Enviada em 03/09/2020

O vício pelo cigarro cresce a cada ano podendo prejudicar fumantes, não-fumantes e até o meio ambiente. A curiosidade de provar, principalmente, o cigarro, pode gerar dependência através da nicotina presente nele. É importante que hajam campanhas das redes públicas de saúde nos canais de televisão para informar à população dos riscos dos mais diversos tipos de fumo e promover a divulgação de clínicas psicoterapêuticas para o tratamento da abstinência.

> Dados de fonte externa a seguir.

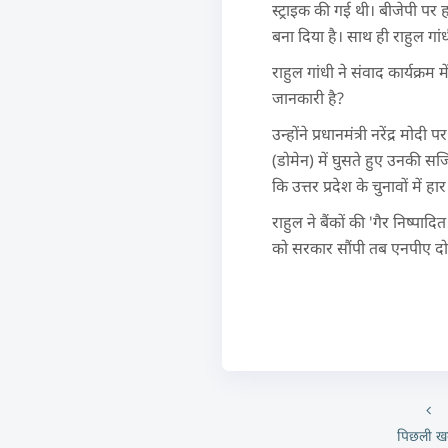
स्ट्राइक की गई थी। बीजेपी पर ह
बना दिया है। साथ ही राहुल गां
राहुल गांधी ने संवाद कार्यक्र
जानकारी है?
उन्होंने प्रधानमंत्री नरेंद्र मो
(डोमेन) में घुसते हुए उनकी सर
कि उत्तर प्रदेश के चुनावों में
राहुल ने बैंकों की 'गैर निष्प
को सरकार सौंपी तब एनपीए दो 
पिछली ख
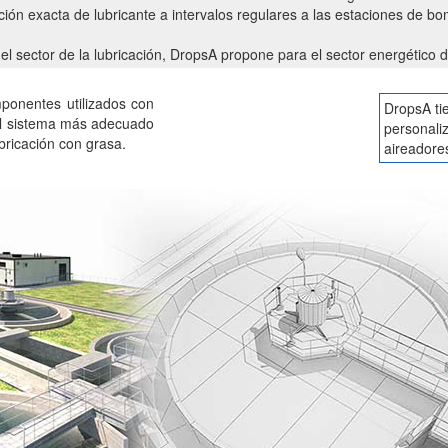
ción exacta de lubricante a intervalos regulares a las estaciones de b
 el sector de la lubricación, DropsA propone para el sector energético d
mponentes utilizados con
DropsA ti
 el sistema más adecuado
personaliz
bricación con grasa.
aireadore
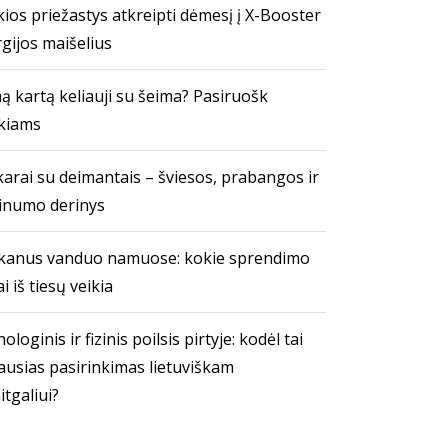
ios priežastys atkreipti dėmesį į X-Booster
gijos maišelius
ą kartą keliauji su šeima? Pasiruošk
kiams
arai su deimantais – šviesos, prabangos ir
inumo derinys
kanus vanduo namuose: kokie sprendimo
i iš tiesų veikia
ologinis ir fizinis poilsis pirtyje: kodėl tai
ausias pasirinkimas lietuviškam
itgaliui?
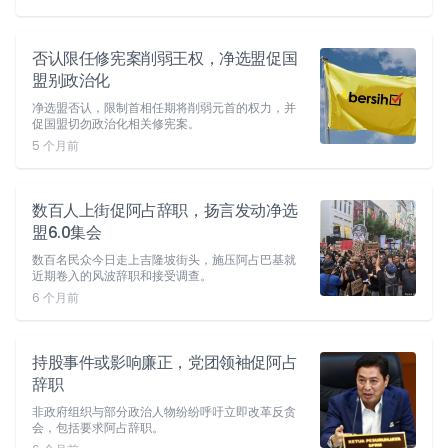
否认限任修宪案削弱王权，净选盟促国
盟别政治化
净选盟否认，限制首相任期将削弱元首的权力，并
促国盟切勿政治化相关修宪案。
5 个月前
数百人上街促阿占辞职，扬言发动净选
盟6.0集会
数百名民众今日走上吉隆坡街头，施压阿占巴基就
近期卷入的风波辞职和接受调查。
6 个月前
持股事件或影响廉正，党团领袖促阿占
辞职
非政府组织与部分政治人物纷纷呼吁立即改革反贪
会，包括要求阿占辞职。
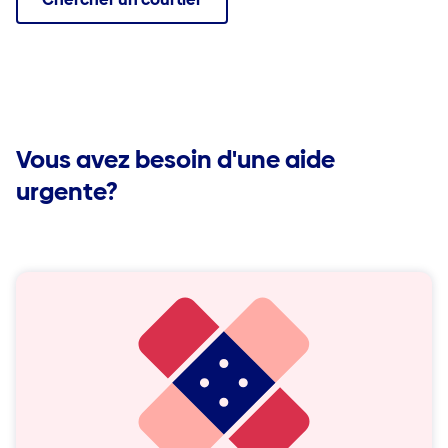
Vous avez besoin d'une aide
urgente?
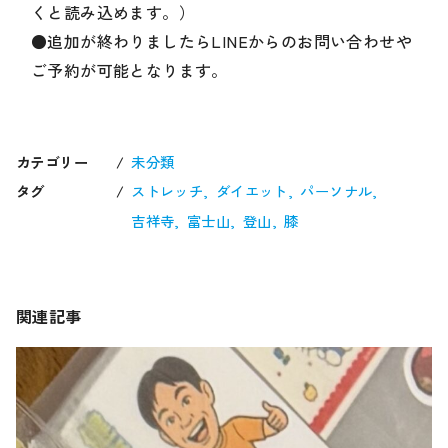
くと読み込めます。）
●追加が終わりましたらLINEからのお問い合わせや
ご予約が可能となります。
カテゴリー
未分類
タグ
ストレッチ
ダイエット
パーソナル
吉祥寺
富士山
登山
膝
関連記事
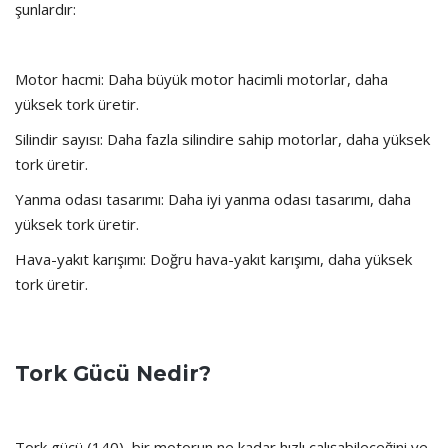
şunlardır:
Motor hacmi: Daha büyük motor hacimli motorlar, daha
yüksek tork üretir.
Silindir sayısı: Daha fazla silindire sahip motorlar, daha yüksek
tork üretir.
Yanma odası tasarımı: Daha iyi yanma odası tasarımı, daha
yüksek tork üretir.
Hava-yakıt karışımı: Doğru hava-yakıt karışımı, daha yüksek
tork üretir.
Tork Gücü Nedir?
Tork gücü (140), bir motorun ne kadar hızlı çalışabileceğini ve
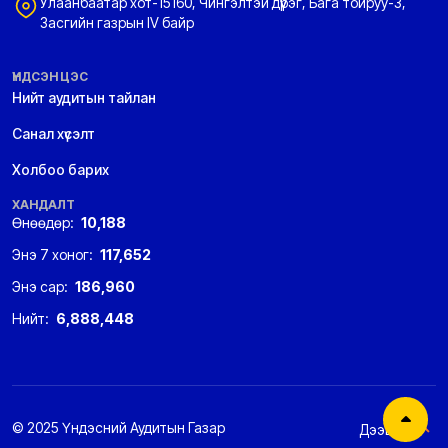
Улаанбаатар хот-15160, Чингэлтэй дүүрэг, Бага тойруу-3,
Засгийн газрын IV байр
ҮНДСЭН ЦЭС
Нийт аудитын тайлан
Санал хүсэлт
Холбоо барих
ХАНДАЛТ
Өнөөдөр:
10,188
Энэ 7 хоног:
117,652
Энэ сар:
186,960
Нийт:
6,888,448
© 2025 Үндэсний Аудитын Газар
Дээшээ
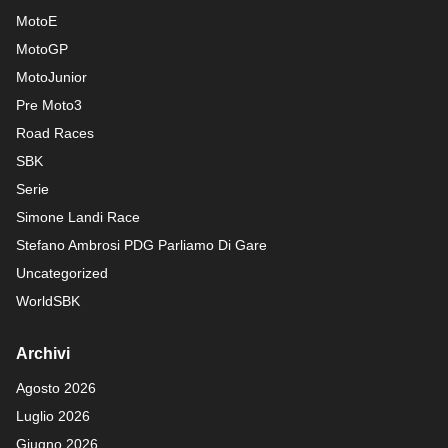
MotoE
MotoGP
MotoJunior
Pre Moto3
Road Races
SBK
Serie
Simone Landi Race
Stefano Ambrosi PDG
Parliamo Di Gare
Uncategorized
WorldSBK
Archivi
Agosto 2026
Luglio 2026
Giugno 2026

Em primeiro lugar, destaca-se o alto índice de doenças cardiovasculares provindas do fumo. Só no Brasil, 13% dos casos de câncer são no pulmão, visto que a nicotina, com quase 5 mil componentes destrói proteções do órgão trazendo consequências desastrosas. Similarmente, a apresentadora Ana Maria Braga passou por mais de uma situação de contração da doença, uma delas no pulmão, ela precisou ficar em repouso e fazer tratamentos. É papel das entidades públicas de saúde incentivar e informar a população sobre os riscos do tabaco.

Além disso, mostra-se necessário ressaltar o perigo que a fumaça expelida pelo fumante pode causar. De a cordo com  a Organização Mundial da Saúde, 5 milhões de mortes são registradas anualmente no mundo, parte delas de indivíduos não-fumantes, que só ingeriram  as substâncias  por vias respiratórias. Eventualmente, se algum paciente desejar parar de fumar, existem clínicas psicológicas para auxiliar no processo contra a abstinência. Mídias sociais podem ajudar fornecendo o contato de profissionais para o público.

Diante do exposto, compete ao Instituto Nacional do Câncer diminuir os casos de mortes causadas pelo tabagismo por meio de  campanhas de tratamento em parceria com as redes sociais, que tem grande alcance no Brasil, a fim de informar pessoas e erradicar as estatísticas trágicas e casos como o da apresentadora deixem de existir.